A basic (and heavily commented) word level RNN text generator created for pedagogical purposes.
The notebook implements a simple RNN language model that predicts that the next word given the previous word.
- Python 3.6 or higher
pytorch
textblob
joblib
sklearn
Running the first two code cells sets up the needed classes and downloads the required data. From there, you can skip down and just load the pretained model, or you can play with the options and train your own. Options to play with:
- Replace the texts in the
data/texts
with texts of your own. - The size of the recurrent layer.
- The number of recurrent layers.
- The type of recurrent layer (LSTM, GRU, RNN).
- The batch size.
- Different optimizers and learning rates.
- The length of the training sequences.
- There is no GPU support.
- I'm just predicting the most probable next word, which means that the model can get stuck in a loop repeating similar passages of text. A more complex approach would be to randomly sample the next word based on the predicted probabilities.

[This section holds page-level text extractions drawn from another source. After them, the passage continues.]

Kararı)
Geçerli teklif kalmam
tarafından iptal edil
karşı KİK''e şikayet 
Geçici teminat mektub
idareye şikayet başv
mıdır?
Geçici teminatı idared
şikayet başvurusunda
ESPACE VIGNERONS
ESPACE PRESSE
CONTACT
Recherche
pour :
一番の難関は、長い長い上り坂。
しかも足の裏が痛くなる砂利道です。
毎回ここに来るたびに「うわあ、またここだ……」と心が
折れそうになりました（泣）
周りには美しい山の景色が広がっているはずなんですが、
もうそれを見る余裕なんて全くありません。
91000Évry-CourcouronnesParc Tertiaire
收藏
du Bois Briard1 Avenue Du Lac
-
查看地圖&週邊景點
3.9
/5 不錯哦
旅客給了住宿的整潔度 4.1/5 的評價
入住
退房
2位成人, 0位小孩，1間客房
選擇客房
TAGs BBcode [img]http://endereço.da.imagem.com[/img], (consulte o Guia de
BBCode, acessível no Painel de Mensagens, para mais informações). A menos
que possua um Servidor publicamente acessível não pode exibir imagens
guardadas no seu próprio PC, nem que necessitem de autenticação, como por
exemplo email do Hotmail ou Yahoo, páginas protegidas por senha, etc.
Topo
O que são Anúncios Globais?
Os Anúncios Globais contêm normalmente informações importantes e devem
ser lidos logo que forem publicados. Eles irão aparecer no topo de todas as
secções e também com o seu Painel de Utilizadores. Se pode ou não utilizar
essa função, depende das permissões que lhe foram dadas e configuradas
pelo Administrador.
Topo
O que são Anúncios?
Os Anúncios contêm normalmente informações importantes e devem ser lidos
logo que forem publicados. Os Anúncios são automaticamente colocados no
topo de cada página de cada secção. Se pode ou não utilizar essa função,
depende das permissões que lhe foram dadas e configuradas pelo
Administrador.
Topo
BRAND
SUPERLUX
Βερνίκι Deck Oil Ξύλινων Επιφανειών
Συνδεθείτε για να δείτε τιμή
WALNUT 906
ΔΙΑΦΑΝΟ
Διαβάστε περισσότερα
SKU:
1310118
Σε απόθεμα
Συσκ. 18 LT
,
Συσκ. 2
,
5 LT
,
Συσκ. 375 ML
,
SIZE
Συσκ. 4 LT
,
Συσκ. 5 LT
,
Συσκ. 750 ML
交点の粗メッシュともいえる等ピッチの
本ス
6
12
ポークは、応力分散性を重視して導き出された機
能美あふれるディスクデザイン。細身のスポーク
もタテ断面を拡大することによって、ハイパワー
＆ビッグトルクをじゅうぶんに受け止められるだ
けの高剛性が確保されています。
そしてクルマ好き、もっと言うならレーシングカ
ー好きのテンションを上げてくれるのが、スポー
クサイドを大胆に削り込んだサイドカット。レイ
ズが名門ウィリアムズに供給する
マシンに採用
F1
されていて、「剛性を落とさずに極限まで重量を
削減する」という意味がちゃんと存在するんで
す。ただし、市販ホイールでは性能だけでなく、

- Currently, each batch contains
batch_size
sequences of token ids. These sequences are randomly shuffled between batches, so we throw away the hidden state between batches because the ith sequence in batch 1 isn't contiguous with the ith sequence in batch 2. Ideally, we'd cut up the input text so that these were contiguous, and then the hidden state could be retained between batches, and the network could better learn to handle older hidden states (currently, it's only learning to deal with hidden states that have been used for 50 words, the length of the training sequences). Be careful here to detach the hidden states between batches (something likehidden = hidden.detach()
) or it will try and backprop all the way back to the first input.